# Backup Beeper



## MP81 (Jul 20, 2015)

I wonder if it's anything like my Cobalt - the turn signal and door chimes come from the left front door speaker. Does your turn signal make noise? How about your door chimes?


----------



## LiveTrash (May 24, 2015)

MP81 said:


> I wonder if it's anything like my Cobalt - the turn signal and door chimes come from the left front door speaker. Does your turn signal make noise? How about your door chimes?

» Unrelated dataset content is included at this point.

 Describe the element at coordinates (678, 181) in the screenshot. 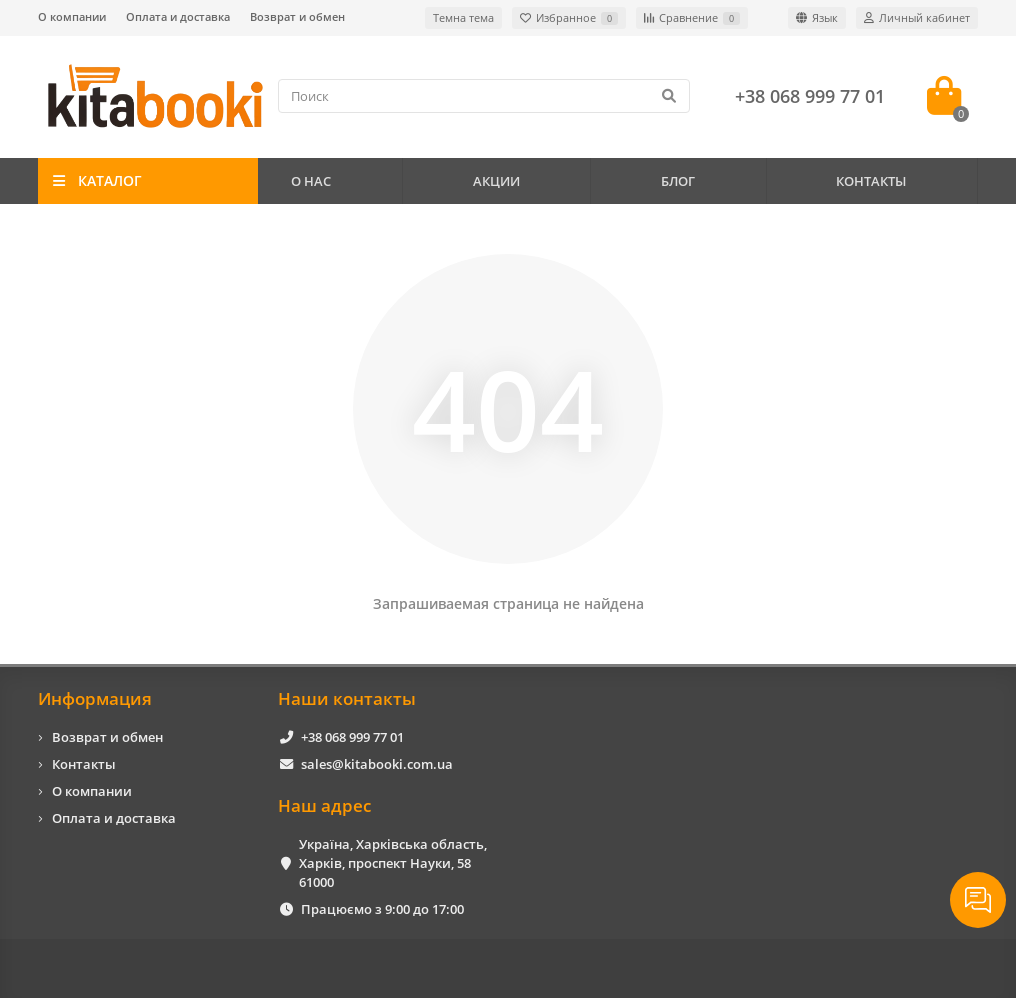 I see `БЛОГ` at that location.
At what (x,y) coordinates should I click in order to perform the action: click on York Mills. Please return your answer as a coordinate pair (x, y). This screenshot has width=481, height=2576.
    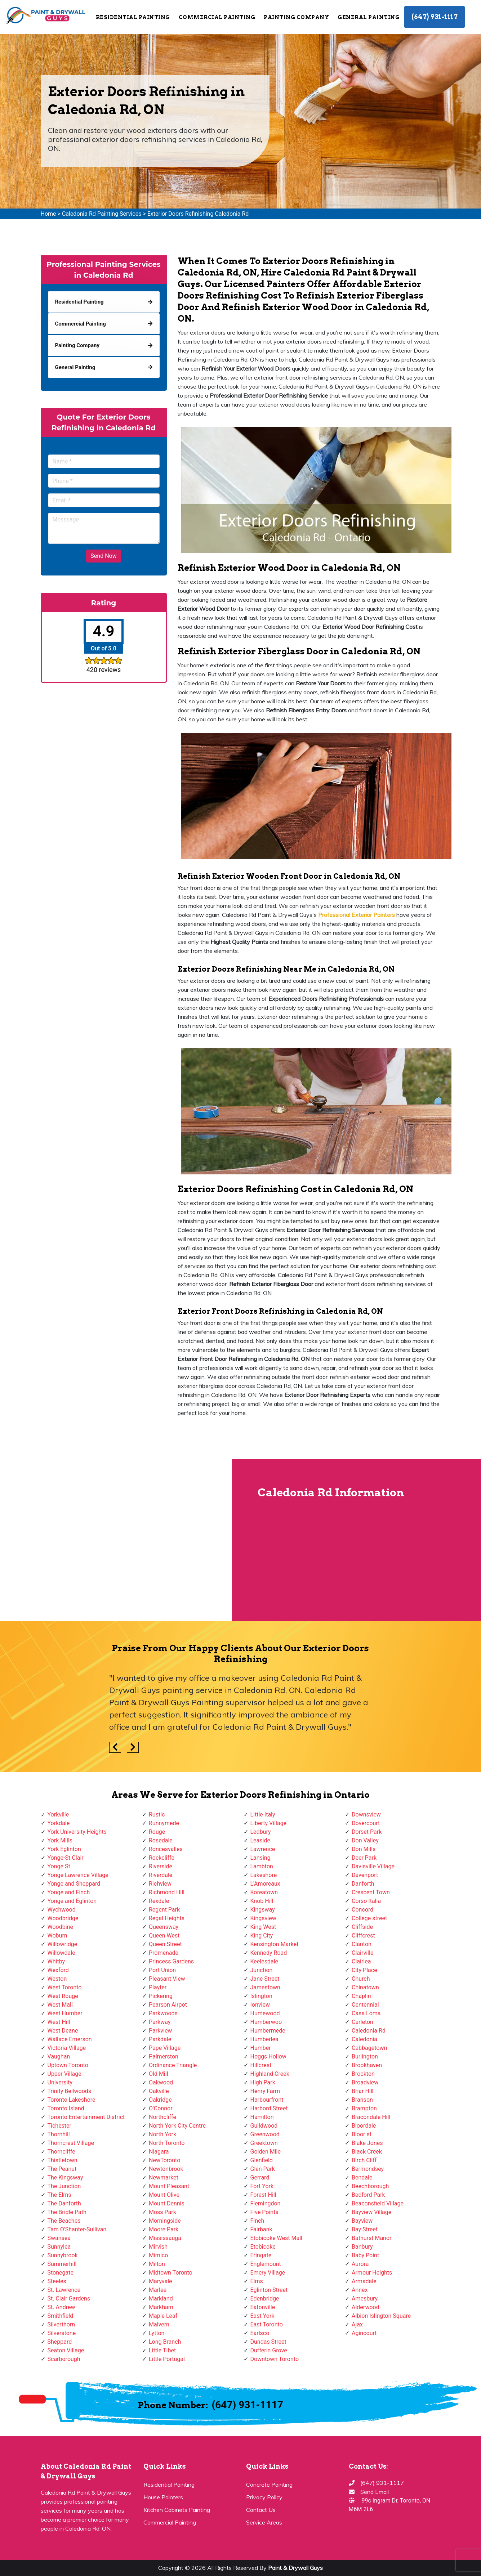     Looking at the image, I should click on (60, 1840).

Funny you mention that, I was just thinking about this as I came back to check on the post. I didn't happen to notice anything abnormal about the turn signal, can't be sure about the door chime though as I usually don't leave my key in when I open the door. I'll double check on that today.


----------



## ChevyGuy (Dec 13, 2014)

A reset wouldn't hurt. The sound comes from the radio, so I'd check to make sure everything is OK on that front.


----------



## LiveTrash (May 24, 2015)

UPDATE on my observations today.

1) The door chime when key is in ignition and door is open (which emits from the door speaker) operates as normal.
2) The turn signal ticker (which emits from the small A-pillar speaker) operates as normal.
3) The backup beeper (which also emits from the A-pillar speaker) is barely audible. I had to turn off the blower fan and could barely hear the beeping over the idling of the engine. Just to mention again, it had worked briefly yesterday when I arrived to work the first time I put it in reverse to back in to the parking spot. I was surprised to hear it actually work and when I parked the car, I tried again to put it in reverse. The second time I tried the sound was, again, practically inaudible. Hasn't worked properly since then. I'm going to try and disconnect the battery tomorrow after work to see if a reset of that sorts fixes the issue. If no one has any ideas of anything else I could try or hasn't experienced this sort of thing, I'll probably just end up taking it to the dealer. I have the extended warranty but honestly can't remember if it's B2B extended warranty or not. I guess I'll find out.

FYI for anyone interested the "Button Chime (High/Low)" option in the settings of your MyLink menu not only turns up or down the menu selections, but also turns up or down the volume of the turn signal. I just realized that today when playing with the settings. My default it is Low.


----------